** WHAT TO DO **
Every line of the entries with the word "Sobat" in it should be shown.

● ● ● ● ● ● ●

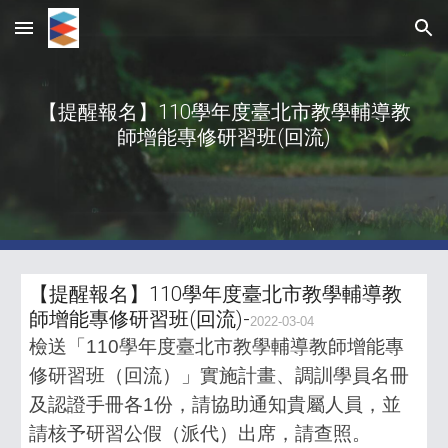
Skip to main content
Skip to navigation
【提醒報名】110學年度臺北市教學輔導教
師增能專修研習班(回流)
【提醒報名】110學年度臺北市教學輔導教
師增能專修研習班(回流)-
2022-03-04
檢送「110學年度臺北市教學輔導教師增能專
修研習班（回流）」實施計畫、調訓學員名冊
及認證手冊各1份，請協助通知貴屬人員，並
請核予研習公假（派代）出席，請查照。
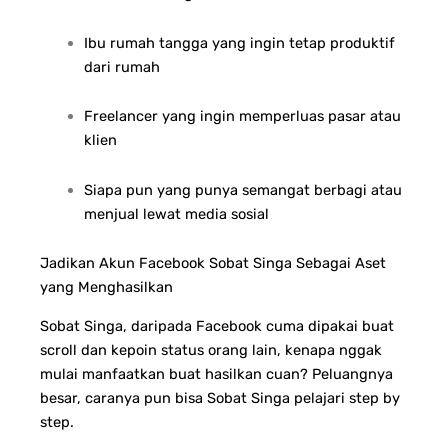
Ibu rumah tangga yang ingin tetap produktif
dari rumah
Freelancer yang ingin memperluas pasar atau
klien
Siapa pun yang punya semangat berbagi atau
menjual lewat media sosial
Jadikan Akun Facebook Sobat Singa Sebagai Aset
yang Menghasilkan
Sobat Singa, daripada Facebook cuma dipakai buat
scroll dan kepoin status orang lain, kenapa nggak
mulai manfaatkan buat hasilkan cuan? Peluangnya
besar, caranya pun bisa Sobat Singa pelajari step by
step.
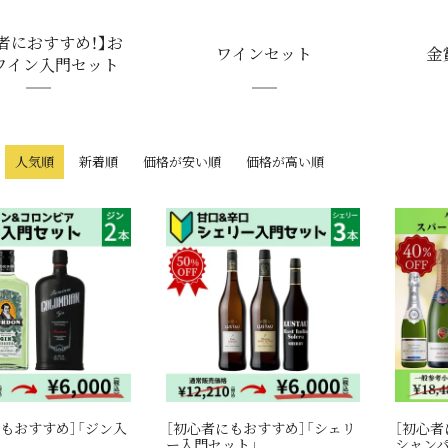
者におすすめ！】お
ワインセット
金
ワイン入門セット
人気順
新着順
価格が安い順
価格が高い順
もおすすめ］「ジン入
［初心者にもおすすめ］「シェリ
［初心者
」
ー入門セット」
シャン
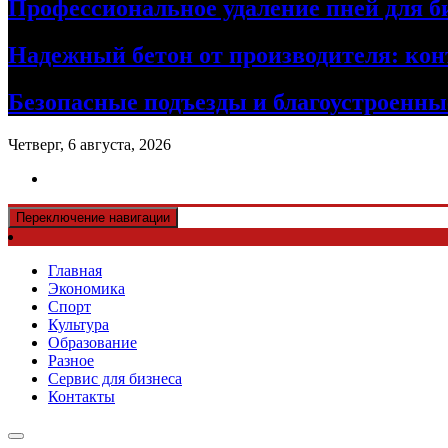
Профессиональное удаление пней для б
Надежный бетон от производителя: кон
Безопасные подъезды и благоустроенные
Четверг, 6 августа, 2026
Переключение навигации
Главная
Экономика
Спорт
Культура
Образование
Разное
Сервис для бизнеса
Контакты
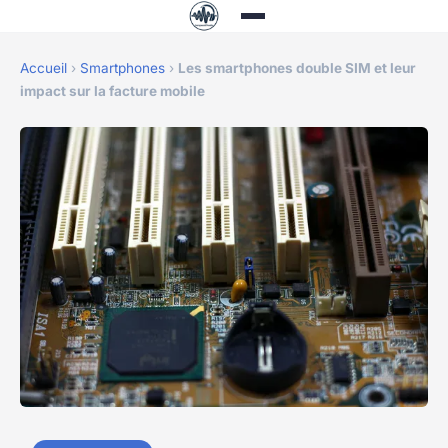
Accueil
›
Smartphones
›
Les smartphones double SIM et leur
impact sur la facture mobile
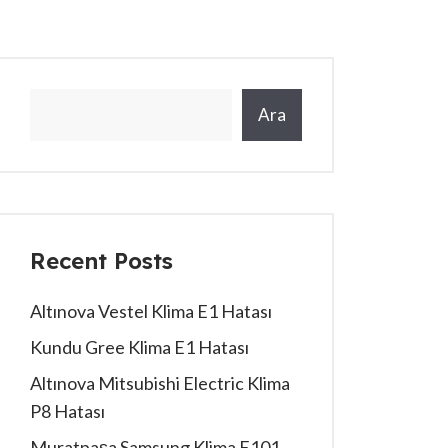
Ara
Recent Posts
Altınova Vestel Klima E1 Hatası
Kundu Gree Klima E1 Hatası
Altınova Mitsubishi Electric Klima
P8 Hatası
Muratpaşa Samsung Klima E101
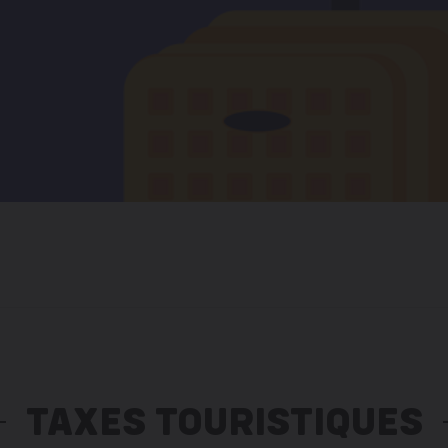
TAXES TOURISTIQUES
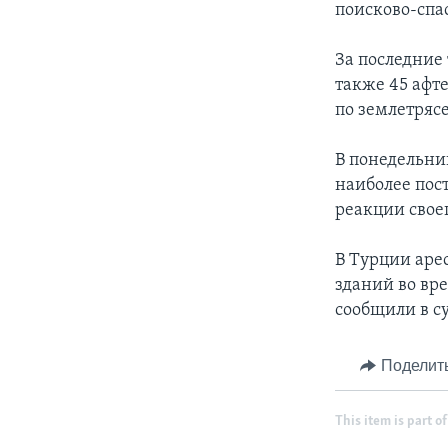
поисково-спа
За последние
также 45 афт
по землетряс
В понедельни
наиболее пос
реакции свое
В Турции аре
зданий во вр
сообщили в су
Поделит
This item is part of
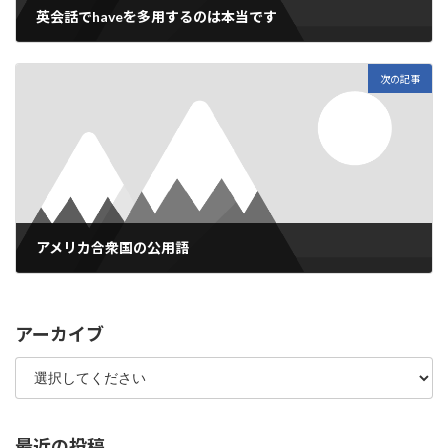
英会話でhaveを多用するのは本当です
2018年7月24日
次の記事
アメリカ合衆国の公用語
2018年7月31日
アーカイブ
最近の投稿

● ● ● ● ● ● ●

** RESPONSE AREA **
Jadikan Akun Facebook Sobat Singa Sebagai Aset
Sobat Singa, daripada Facebook cuma dipakai buat
besar, caranya pun bisa Sobat Singa pelajari step by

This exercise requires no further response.